After years of bitter legal wrangling over the “Better Ingredients, Better Pizza” slogan adorning the marketing paraphernalia at Papa John’s International restaurants, John’s archrival Pizza Hut, a subsidiary of Tricon Global Restaurants, is demanding that the Supreme Court clear up advertising law confusion.
Tricon has petitioned for a wit of certiorari, requesting a judicial review of the legality of John’s advertising campaign, which it argues is misleading, and therefore illegal.
In September, the Fifth US Court of Appeals in New Orleans ruled that while John’s “better” claim was misleading on television, it was still fine for use in marketing campaigns. The predominant reason for this was that Pizza Hut had failed to prove that the better claims “were material to consumers.”

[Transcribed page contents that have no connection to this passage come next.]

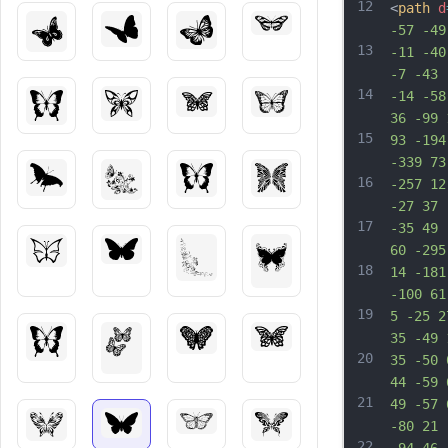
12
<
path
d
-57 -49
13
-11 -40
-7 -43 
14
-14 -58
36 -99 
15
93 -194
-339 73
16
-257 12
-27 37 
17
-35 49 
60 -295
18
14 -181
-100 61
19
5 -25 2
35 -49 
20
35 -50 
44 -59 
21
49 -57 
-80 21 
22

Materiality is an important point because if proved it can render an advert in violation of the Lanham Act, a law that makes misrepresentation in advertising a civil offence.

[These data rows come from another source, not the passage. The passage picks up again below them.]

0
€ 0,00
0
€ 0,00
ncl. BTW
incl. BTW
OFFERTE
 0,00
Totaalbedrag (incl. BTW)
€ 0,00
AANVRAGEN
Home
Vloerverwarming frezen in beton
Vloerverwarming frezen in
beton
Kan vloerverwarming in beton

In this appeal to the high court then, Pizza Hut will be contending the view of the New Orleans court with regard to what constitutes materiality in misleading advertising. Pizza Hut attorney Robert W Millen argues: “The court created a new definition of what is necessary to prove materiality.”
On the other hand, a spokesman for Papa John’s, Chris Sternberg commented: “We think it’s ridiculous that Pizza Hut wants the highest court in the land to spend its time and taxpayer dollars to decide who has a better pizza.”
Tricon defended its move however, stating that the materiality definition “has substantial practical implications. It is a much bigger issue than whether ‘Better Ingredients, Better Pizza’ is false or misleading.”